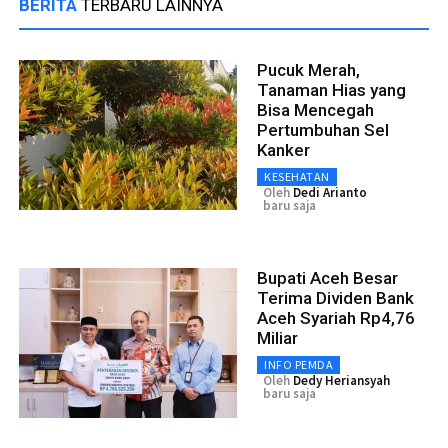
BERITA
TERBARU LAINNYA
Pucuk Merah,
Tanaman Hias yang
Bisa Mencegah
Pertumbuhan Sel
Kanker
KESEHATAN
Oleh
Dedi Arianto
baru saja
Bupati Aceh Besar
Terima Dividen Bank
Aceh Syariah Rp4,76
Miliar
INFO PEMDA
Oleh
Dedy Heriansyah
baru saja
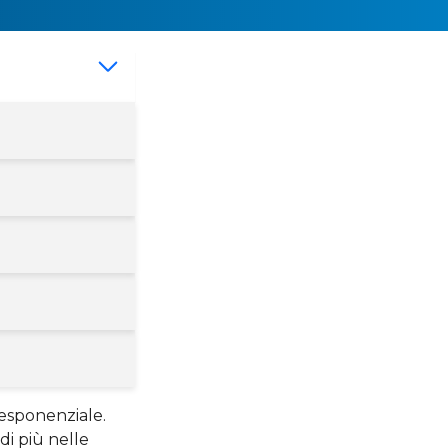
 esponenziale.
 di più nelle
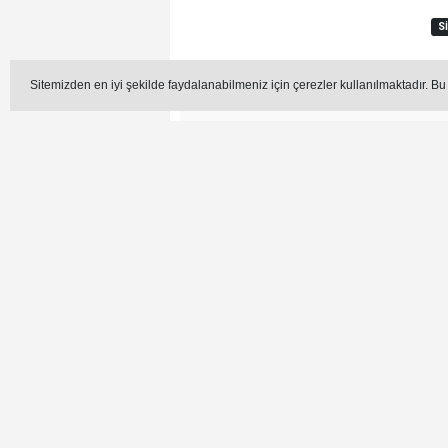
S
Sitemizden en iyi şekilde faydalanabilmeniz için çerezler kullanılmaktadır. Bu
Editör -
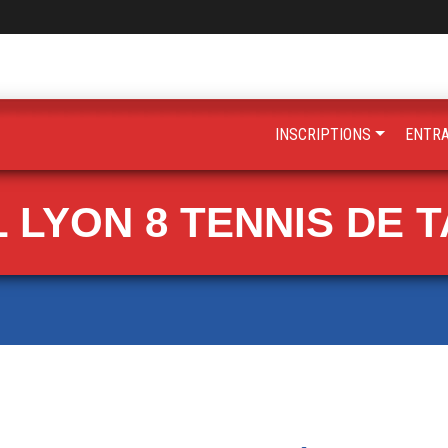
INSCRIPTIONS
ENTR
 LYON 8 TENNIS DE 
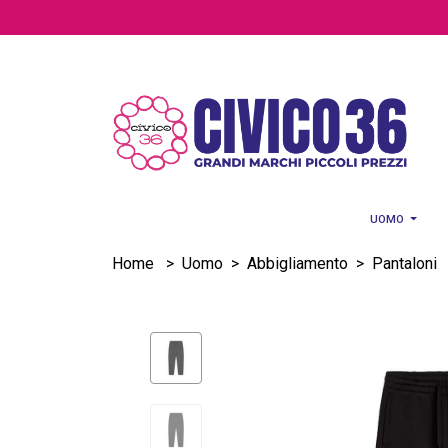
Salta al contenuto principale
UOMO
Home
>
Uomo
>
Abbigliamento
>
Pantaloni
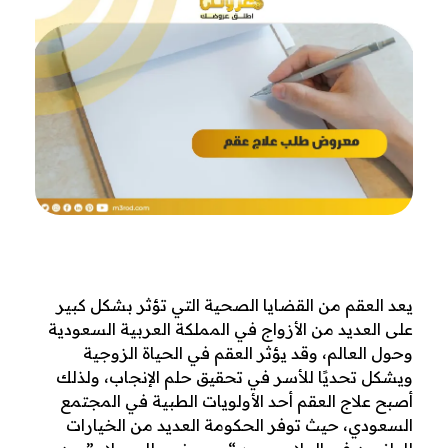
ك
يعد العقم من القضايا الصحية التي تؤثر بشكل كبير
على العديد من الأزواج في المملكة العربية السعودية
ت
وحول العالم، وقد يؤثر العقم في الحياة الزوجية
ا
ويشكل تحديًا للأسر في تحقيق حلم الإنجاب، ولذلك
أصبح علاج العقم أحد الأولويات الطبية في المجتمع
ب
السعودي، حيث توفر الحكومة العديد من الخيارات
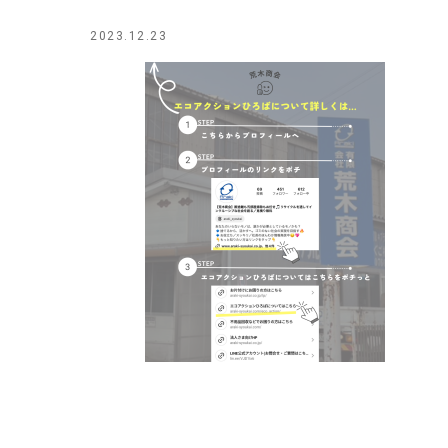
2023.12.23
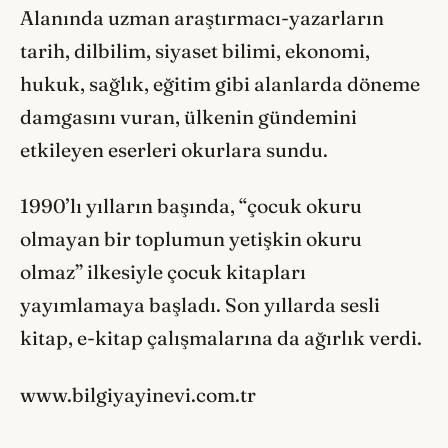
Alanında uzman araştırmacı-yazarların
tarih, dilbilim, siyaset bilimi, ekonomi,
hukuk, sağlık, eğitim gibi alanlarda döneme
damgasını vuran, ülkenin gündemini
etkileyen eserleri okurlara sundu.
1990’lı yılların başında, “çocuk okuru
olmayan bir toplumun yetişkin okuru
olmaz” ilkesiyle çocuk kitapları
yayımlamaya başladı. Son yıllarda sesli
kitap, e-kitap çalışmalarına da ağırlık verdi.
www.bilgiyayinevi.com.tr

_PROMPT_
Before copying the data, remove the pictures. Then repeat the rest exactly.

_RESPONSE BOX_
BERITA
TERBARU LAINNYA
Pucuk Merah,
Tanaman Hias yang
Bisa Mencegah
Pertumbuhan Sel
Kanker
KESEHATAN
Oleh
Dedi Arianto
baru saja
Bupati Aceh Besar
Terima Dividen Bank
Aceh Syariah Rp4,76
Miliar
INFO PEMDA
Oleh
Dedy Heriansyah
baru saja
 esponenziale.
 di più nelle
S
Sitemizden en iyi şekilde faydalanabilmeniz için çerezler kullanılmaktadır. Bu
Editör -
INSCRIPTIONS
ENTR
 LYON 8 TENNIS DE 
Salta al contenuto principale
UOMO
Home
>
Uomo
>
Abbigliamento
>
Pantaloni
ك
يعد العقم من القضايا الصحية التي تؤثر بشكل كبير
على العديد من الأزواج في المملكة العربية السعودية
ت
وحول العالم، وقد يؤثر العقم في الحياة الزوجية
ا
ويشكل تحديًا للأسر في تحقيق حلم الإنجاب، ولذلك
أصبح علاج العقم أحد الأولويات الطبية في المجتمع
ب
السعودي، حيث توفر الحكومة العديد من الخيارات
2023.12.23
Alanında uzman araştırmacı-yazarların
tarih, dilbilim, siyaset bilimi, ekonomi,
hukuk, sağlık, eğitim gibi alanlarda döneme
damgasını vuran, ülkenin gündemini
etkileyen eserleri okurlara sundu.
1990’lı yılların başında, “çocuk okuru
olmayan bir toplumun yetişkin okuru
olmaz” ilkesiyle çocuk kitapları
yayımlamaya başladı. Son yıllarda sesli
kitap, e-kitap çalışmalarına da ağırlık verdi.
www.bilgiyayinevi.com.tr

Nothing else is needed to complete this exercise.